二是对门诊支付类别下的费用类别进行了结构性调整,将医用耗材由医疗服务费用类别(浮动点值结算)移至药品费用类别(固定点值结算)。这是考虑到在药品和医用耗材零加成的背景下,公立医疗机构在门诊诊疗中向患者提供的医用耗材,与西药、中成药类似,属于纯成本项目,应获得全额补偿。经历上述两项调整举措后,分类管理规则将更加适应天津市当前的医保支付方改革现状与医疗机构合理利益诉求。


图1 区域点数法总额预算分类管理原则的调整

探索控制医药服务点数快速增长,

结算点值贬值的系列措施

区域点数法总额预算政策实施后,医疗机构为了增加收入进而提高医药服务量,造成点数快速增长、结算点值贬值是我国各省市乃至国际实施点数法时常见的重要问题。天津市也在非家医签约的基层医疗机构(即图1所指“其他基层医疗机构”,含公立和私立医疗机构)、机构处方的中药饮片、新增的互联网医院等领域发现了这个现象。以此为背景,天津市提出了以下应对“点数增长、点值贬值”的三点措施。

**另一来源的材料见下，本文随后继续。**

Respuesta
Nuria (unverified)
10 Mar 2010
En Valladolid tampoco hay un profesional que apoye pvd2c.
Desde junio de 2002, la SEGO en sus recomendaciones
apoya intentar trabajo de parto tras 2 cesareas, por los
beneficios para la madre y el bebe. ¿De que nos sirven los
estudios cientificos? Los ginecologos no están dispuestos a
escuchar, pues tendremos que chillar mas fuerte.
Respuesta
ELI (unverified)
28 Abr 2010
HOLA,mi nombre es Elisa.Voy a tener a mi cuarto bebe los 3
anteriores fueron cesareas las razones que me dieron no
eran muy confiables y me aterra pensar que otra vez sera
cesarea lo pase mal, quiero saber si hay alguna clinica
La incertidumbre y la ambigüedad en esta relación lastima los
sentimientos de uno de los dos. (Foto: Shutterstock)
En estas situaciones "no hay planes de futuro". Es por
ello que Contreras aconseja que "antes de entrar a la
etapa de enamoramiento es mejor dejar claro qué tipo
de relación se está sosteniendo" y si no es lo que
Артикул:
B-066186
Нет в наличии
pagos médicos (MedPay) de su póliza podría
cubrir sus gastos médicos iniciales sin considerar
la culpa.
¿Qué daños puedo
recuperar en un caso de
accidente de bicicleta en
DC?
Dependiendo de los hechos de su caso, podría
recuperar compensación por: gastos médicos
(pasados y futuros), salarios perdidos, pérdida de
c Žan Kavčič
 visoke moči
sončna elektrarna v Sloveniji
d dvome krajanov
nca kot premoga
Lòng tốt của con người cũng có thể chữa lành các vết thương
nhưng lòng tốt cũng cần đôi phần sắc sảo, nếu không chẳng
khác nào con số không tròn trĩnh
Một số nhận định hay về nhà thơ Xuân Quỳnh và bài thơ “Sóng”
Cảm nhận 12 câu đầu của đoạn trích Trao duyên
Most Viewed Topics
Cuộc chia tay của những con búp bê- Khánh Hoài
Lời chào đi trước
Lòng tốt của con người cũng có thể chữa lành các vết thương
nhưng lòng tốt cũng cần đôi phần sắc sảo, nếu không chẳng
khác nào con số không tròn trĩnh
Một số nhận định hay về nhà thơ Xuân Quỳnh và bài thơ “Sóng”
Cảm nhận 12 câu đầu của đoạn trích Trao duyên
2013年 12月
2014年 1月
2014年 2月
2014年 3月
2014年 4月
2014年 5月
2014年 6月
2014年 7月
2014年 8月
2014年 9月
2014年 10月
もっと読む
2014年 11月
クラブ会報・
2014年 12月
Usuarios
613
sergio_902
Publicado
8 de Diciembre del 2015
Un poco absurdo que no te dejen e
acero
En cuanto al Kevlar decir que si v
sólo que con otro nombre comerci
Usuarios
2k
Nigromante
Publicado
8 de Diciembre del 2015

措施一,探索实施门诊付费点数“量价挂钩”调节机制。天津市在政策运行过程中监测到,门诊机构类别(三级、二级、中医、家医基层、其他基层医疗机构)中的“其他基层医疗机构”出现了新增机构数量多、医药服务点数激增,点值贬值的现象。为此,医保部门开始探索在该类别建立门诊医药付费点数“量价挂钩”的调节机制。其基本思路为,根据历史数据设定每医师日均医药服务点数阈值,并结合医师历史年度服务时长、医师数量确定单家医疗机构的合理医药服务点数阈值,对超出该阈值的付费点数打折支付,打折系数则由医保经办部门与医疗机构协商确定,以此引导医师医药服务量回归合理水平。其中,为了使每医师日均医药服务量阈值这一关键指标的设定更加精细合理,天津市对其他基层医疗机构各类医师过去五年间的医疗费用变化趋势和费用平均水平开展分析,最终确定了分类测算阈值的基本思路,即,区分医师执业的行政区划、支付类别(门诊/门特)、费用类别(药品/医疗服务)测算点数阈值。此外,对于定点医疗机构已经按照较低价格提供的医药服务,包括按规定申报的集中采购中选药品、耗材付费点数,以及执行医保付费标准的中药饮片和按病种定额付费点数等,政策明确不纳入该“量价挂钩”医保购买机制的核算范围。上述机制为其他基层医疗机构提供了更加合理的门诊医药服务量预期,避免其因陷入“囚徒困境”而盲目“冲点数”,同时也能预防因单家机构点数异常增长而对该类别整体付费点值造成不良影响的乱象。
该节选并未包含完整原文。